Gold futures trading to be available locally on Bursa MalaysiaMalaysians will be able to trade locally in gold futures contracts soon, after Bursa Malaysia received the necessary regulatory approval it required from the Securities Commission. This financial instrument will be available from Oct 7, 2013.
According to Bursa, the gold futures contracts (FGLD) to be offered are small sized contracts which will be traded in RM on the Bursa Malaysia Derivatives board, allowing local players a chance a exposure to the international gold price movements at lower transaction costs.
Brokers have anticipated that this soon to be introduced financial instrument will be a popular product among the Malaysian investing and trading public, with a broker at Hong Leong Investment saying that as the contracts are small in size, it will attract a wide range of the investing public who will be eager to gain exposure to gold futures trading which is picking up around the world. He added that with the contracts being traded in RM, participants will be less exposed or vulnerable to foreign currency fluctuations.
Each contract offered will be equivalent to 100 grams of gold bullion, which Bursa says makes it versatile and attractive to both the smaller retail player, and the industrial user who can trade in multiple lots if they want larger exposure. All contracts will be cash-settled, meaning that there will be no physical delivery of gold, with all contracts upon expiry being settled in cash, calculated using the London AM Fix price.
A broker with HDM Futures said that she believes that the product will be popular with retail investors and speculators. She added that having a local counter to trade in, allowed Malaysian investors to monitor gold prices throughout the day, where before they only could check twice a day; the broker said that this allowed investors to monitor their positions better during the trading day.
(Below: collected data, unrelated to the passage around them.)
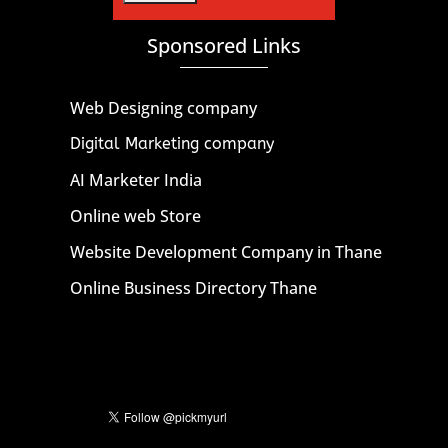
Sponsored Links
Web Designing company
Digital Marketing company
AI Marketer India
Online web Store
Website Development Company in Thane
Online Business Directory Thane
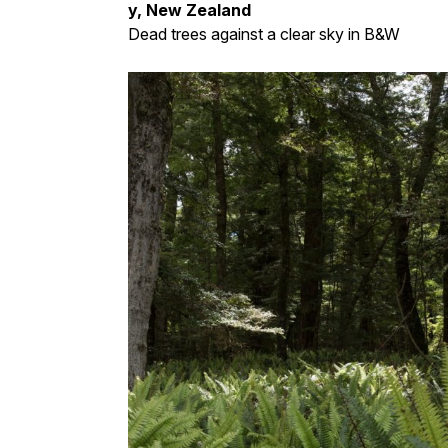
y, New Zealand
Dead trees against a clear sky in B&W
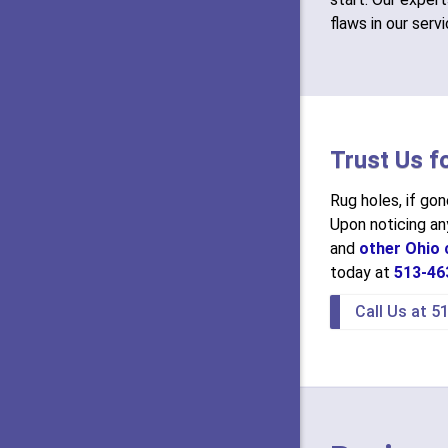
flaws in our serv
Trust Us f
Rug holes, if go
Upon noticing any
and
other Ohio c
today at
513-46
Call Us at 5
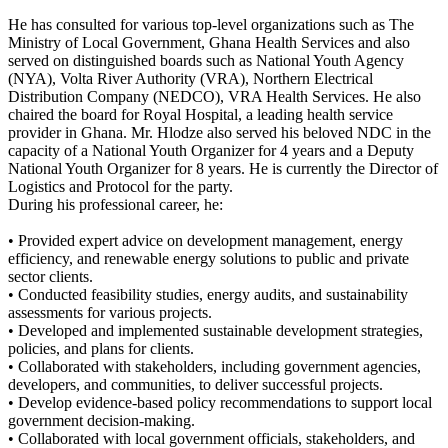
He has consulted for various top-level organizations such as The
Ministry of Local Government, Ghana Health Services and also
served on distinguished boards such as National Youth Agency
(NYA), Volta River Authority (VRA), Northern Electrical
Distribution Company (NEDCO), VRA Health Services. He also
chaired the board for Royal Hospital, a leading health service
provider in Ghana. Mr. Hlodze also served his beloved NDC in the
capacity of a National Youth Organizer for 4 years and a Deputy
National Youth Organizer for 8 years. He is currently the Director of
Logistics and Protocol for the party.
During his professional career, he:
• Provided expert advice on development management, energy
efficiency, and renewable energy solutions to public and private
sector clients.
• Conducted feasibility studies, energy audits, and sustainability
assessments for various projects.
• Developed and implemented sustainable development strategies,
policies, and plans for clients.
• Collaborated with stakeholders, including government agencies,
developers, and communities, to deliver successful projects.
• Develop evidence-based policy recommendations to support local
government decision-making.
• Collaborated with local government officials, stakeholders, and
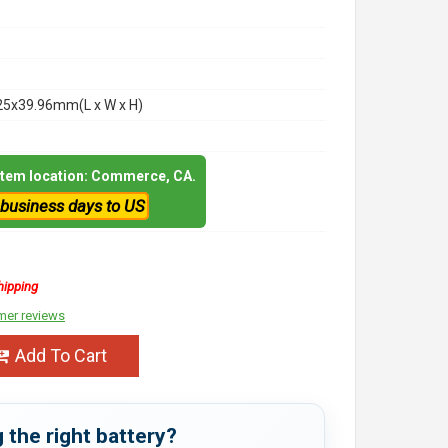
25x39.96mm(L x W x H)
 item location: Commerce, CA.
 business days to US
hipping
mer reviews
Add To Cart
 the right battery?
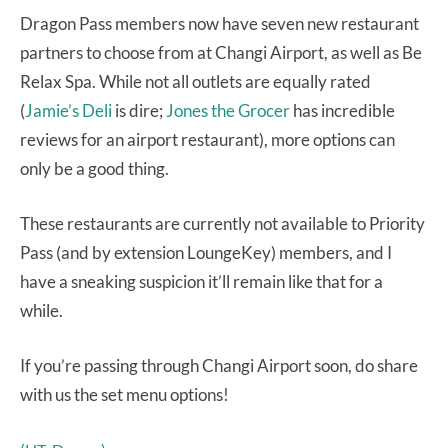
Dragon Pass members now have seven new restaurant
partners to choose from at Changi Airport, as well as Be
Relax Spa. While not all outlets are equally rated
(
Jamie’s Deli
is dire;
Jones the Grocer
has incredible
reviews for an airport restaurant), more options can
only be a good thing.
These restaurants are currently not available to Priority
Pass (and by extension LoungeKey) members, and I
have a sneaking suspicion it’ll remain like that for a
while.
If you’re passing through Changi Airport soon, do share
with us the set menu options!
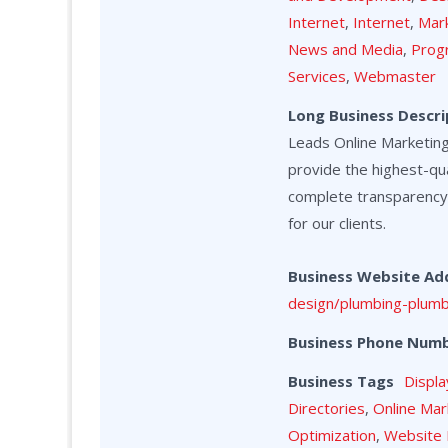
Internet
,
Internet
,
Mark
News and Media
,
Prog
Services
,
Webmaster
Long Business Descri
Leads Online Marketing 
provide the highest-qua
complete transparency
for our clients.
Business Website Ad
design/plumbing-plumb
Business Phone Num
Business Tags
Displa
Directories
,
Online Mar
Optimization
,
Website 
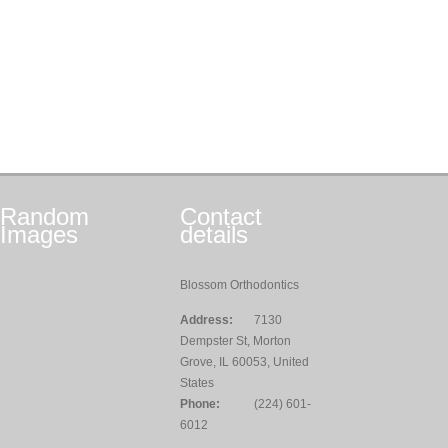
Random
Contact
Images
details
Blossom Orthodontics
Address:
7130
Dempster St, Morton
Grove, IL 60053, United
States
Phone:
(224) 601-
6012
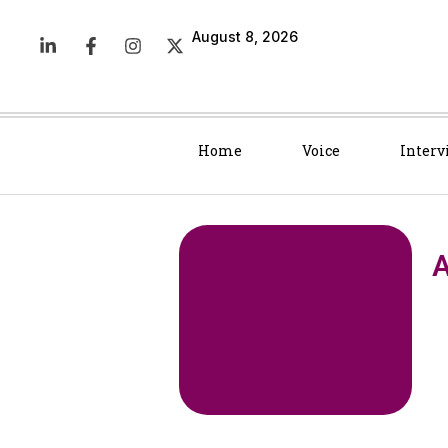
August 8, 2026
Home
Voice
Interv
A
Gold futuresNonetheless she cautioned that investors should remember that international gold prices continue to be affected throughout the night, and is highly susceptible to both political and economic factors, especially during the trading day overseas.
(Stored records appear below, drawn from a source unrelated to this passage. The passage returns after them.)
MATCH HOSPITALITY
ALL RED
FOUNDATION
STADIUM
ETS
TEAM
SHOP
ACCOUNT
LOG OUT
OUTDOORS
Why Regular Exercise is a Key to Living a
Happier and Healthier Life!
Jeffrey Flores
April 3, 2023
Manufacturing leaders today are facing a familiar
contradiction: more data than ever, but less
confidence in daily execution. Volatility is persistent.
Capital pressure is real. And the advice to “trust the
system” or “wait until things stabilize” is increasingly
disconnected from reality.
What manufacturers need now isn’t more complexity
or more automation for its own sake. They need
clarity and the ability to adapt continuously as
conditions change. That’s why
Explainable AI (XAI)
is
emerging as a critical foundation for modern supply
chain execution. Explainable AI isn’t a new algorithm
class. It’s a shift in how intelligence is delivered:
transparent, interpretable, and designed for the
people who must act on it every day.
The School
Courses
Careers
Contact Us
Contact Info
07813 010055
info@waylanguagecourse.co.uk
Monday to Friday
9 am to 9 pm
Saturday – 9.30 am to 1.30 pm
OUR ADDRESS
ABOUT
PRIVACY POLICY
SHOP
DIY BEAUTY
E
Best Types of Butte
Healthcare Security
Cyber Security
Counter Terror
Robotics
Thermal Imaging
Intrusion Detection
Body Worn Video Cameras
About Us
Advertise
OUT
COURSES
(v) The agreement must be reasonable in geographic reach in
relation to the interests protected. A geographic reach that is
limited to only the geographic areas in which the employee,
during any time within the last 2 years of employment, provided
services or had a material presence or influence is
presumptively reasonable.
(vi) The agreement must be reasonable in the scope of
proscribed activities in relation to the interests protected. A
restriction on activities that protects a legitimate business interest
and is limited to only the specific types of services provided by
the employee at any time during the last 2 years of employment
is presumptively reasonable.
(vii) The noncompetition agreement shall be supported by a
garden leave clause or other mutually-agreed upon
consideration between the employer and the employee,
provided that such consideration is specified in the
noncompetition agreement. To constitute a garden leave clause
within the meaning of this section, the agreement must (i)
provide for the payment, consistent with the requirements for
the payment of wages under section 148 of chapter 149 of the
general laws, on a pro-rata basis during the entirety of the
This is also underlined by Bursa in its frequently asked questions about gold futures trading, in which it states that “the international gold price can move anywhere between US$10 per troy ounce to US$80 per troy ounce, within a single day...the ability to leverage magnifies the effect of a price change and may result in significant losses if the market moves against your FGLD positions.” Adding that, if this happens, “margin top-ups may also be required failing which your position could be liquidated.”
When referring to margin top-ups, the bourse is referencing the fact that unlike purchasing assets, wherein the full price is payable during purchase, for FGLD contracts, investors only need to pay a percentage of the total value of the contract, called an initial margin which is usually 5%-10% depending on the international gold price.
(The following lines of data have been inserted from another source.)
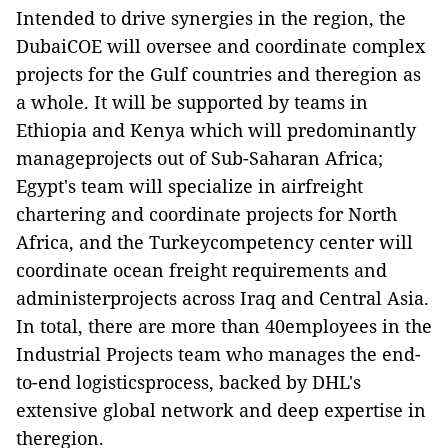
Intended to drive synergies in the region, the
DubaiCOE will oversee and coordinate complex
projects for the Gulf countries and theregion as
a whole. It will be supported by teams in
Ethiopia and Kenya which will predominantly
manageprojects out of Sub-Saharan Africa;
Egypt's team will specialize in airfreight
chartering and coordinate projects for North
Africa, and the Turkeycompetency center will
coordinate ocean freight requirements and
administerprojects across Iraq and Central Asia.
In total, there are more than 40employees in the
Industrial Projects team who manages the end-
to-end logisticsprocess, backed by DHL's
extensive global network and deep expertise in
theregion.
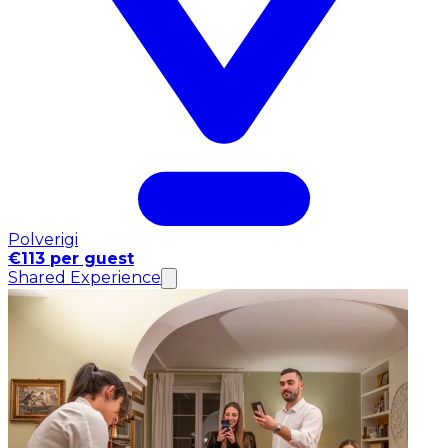
Polverigi
€113 per guest
Shared Experience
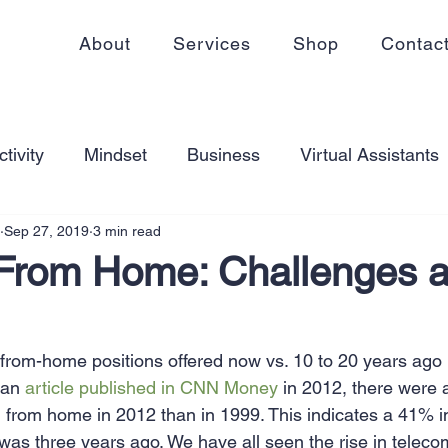
About
Services
Shop
Contac
tivity
Mindset
Business
Virtual Assistants
Sep 27, 2019
3 min read
king from home
Self Care
Blogging
Virtual
From Home: Challenges 
ss
Communication
Goal Setting
Organizati
rom-home positions offered now vs. 10 to 20 years ago 
 an 
article published in CNN Money
 in 2012, there were a
ess Plans
Innovation
Personal Development
from home in 2012 than in 1999. This indicates a 41% in
 was three years ago. We have all seen the rise in telec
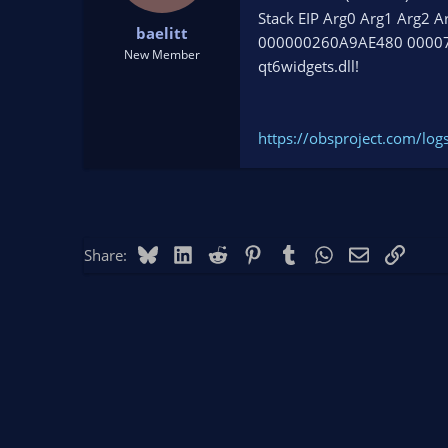
t
t
Stack EIP Arg0 Arg1 Arg2 A
baelitt
a
e
000000260A9AE480 0000
r
New Member
qt6widgets.dll!
t
e
r
https://obsproject.com/lo
Bluesky
LinkedIn
Reddit
Pinterest
Tumblr
WhatsApp
Email
Link
Share:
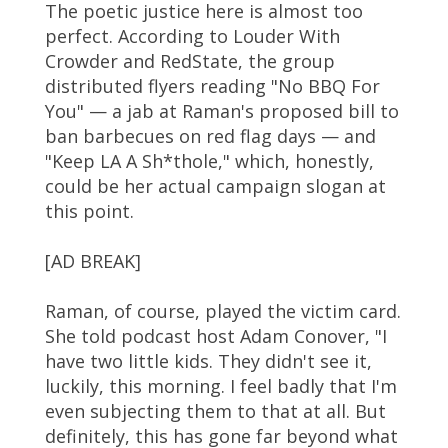
The poetic justice here is almost too
perfect. According to Louder With
Crowder and RedState, the group
distributed flyers reading "No BBQ For
You" — a jab at Raman's proposed bill to
ban barbecues on red flag days — and
"Keep LA A Sh*thole," which, honestly,
could be her actual campaign slogan at
this point.
[AD BREAK]
Raman, of course, played the victim card.
She told podcast host Adam Conover, "I
have two little kids. They didn't see it,
luckily, this morning. I feel badly that I'm
even subjecting them to that at all. But
definitely, this has gone far beyond what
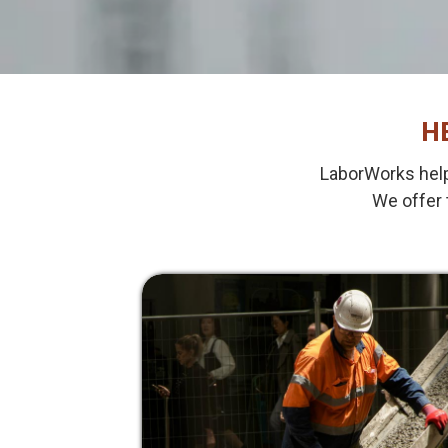
H
LaborWorks help
We offer 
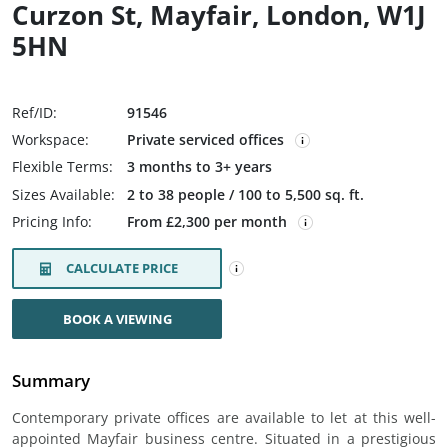
Curzon St, Mayfair, London, W1J
5HN
Ref/ID:
91546
Workspace:
Private serviced offices
Flexible Terms:
3 months to 3+ years
Sizes Available:
2 to 38 people / 100 to 5,500 sq. ft.
Pricing Info:
From £2,300 per month
CALCULATE PRICE
BOOK A VIEWING
Summary
Contemporary private offices are available to let at this well-
appointed Mayfair business centre. Situated in a prestigious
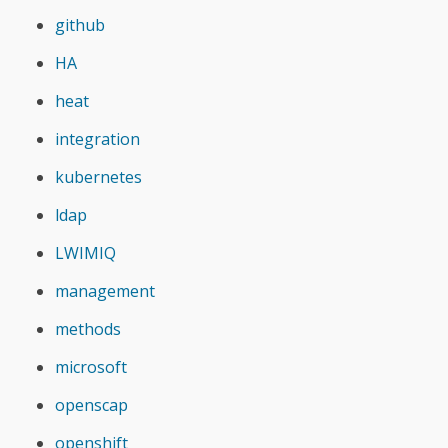
github
HA
heat
integration
kubernetes
ldap
LWIMIQ
management
methods
microsoft
openscap
openshift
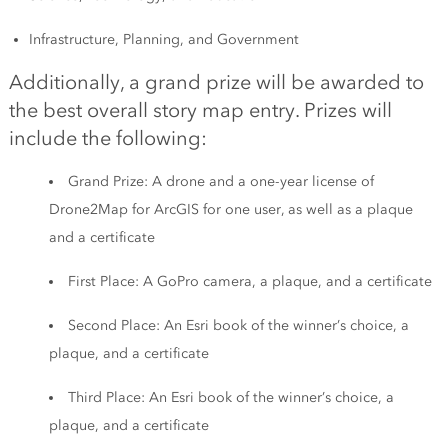
Infrastructure, Planning, and Government
Additionally, a grand prize will be awarded to
the best overall story map entry. Prizes will
include the following:
Grand Prize: A drone and a one-year license of
Drone2Map for ArcGIS for one user, as well as a plaque
and a certificate
First Place: A GoPro camera, a plaque, and a certificate
Second Place: An Esri book of the winner’s choice, a
plaque, and a certificate
Third Place: An Esri book of the winner’s choice, a
plaque, and a certificate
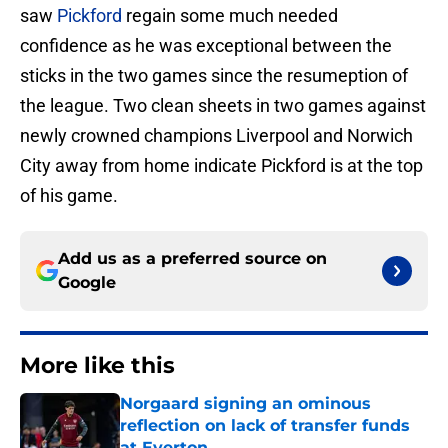
saw
Pickford
regain some much needed
confidence as he was exceptional between the
sticks in the two games since the resumeption of
the league. Two clean sheets in two games against
newly crowned champions Liverpool and Norwich
City away from home indicate Pickford is at the top
of his game.
Add us as a preferred source on
Google
More like this
Norgaard signing an ominous
reflection on lack of transfer funds
at Everton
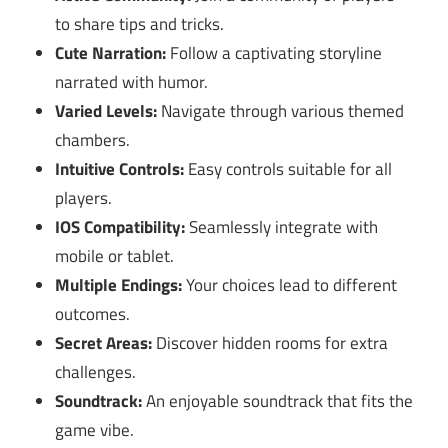
to share tips and tricks.
Cute Narration:
Follow a captivating storyline
narrated with humor.
Varied Levels:
Navigate through various themed
chambers.
Intuitive Controls:
Easy controls suitable for all
players.
IOS Compatibility:
Seamlessly integrate with
mobile or tablet.
Multiple Endings:
Your choices lead to different
outcomes.
Secret Areas:
Discover hidden rooms for extra
challenges.
Soundtrack:
An enjoyable soundtrack that fits the
game vibe.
According to Bursa Malaysia, this allows greater exposure to gold at a fraction of the total value. However, this leverage will also be felt more strongly should there be a sharp fluctuation in gold prices.
As such said the HDM Futures broker, she hope the bourse will launch an education campaign to make investors both aware of the availability of the product, as well as of the risks attached to it, saying that she felt it was important for investors to have a comprehensive knowledge on how to trade in gold commodities.
Her point was reiterated by a broker with Inter-Pacific Securities, who said that while the product was attractive and fairly low risk, it was still important that investors understand that trading in commodities is a very different game from trading in equities. The broker added that investors must know when to cut their losses, minimise their risk and monitor the market; in order to ensure that they are able to service their positions and make gains in gold futures trading.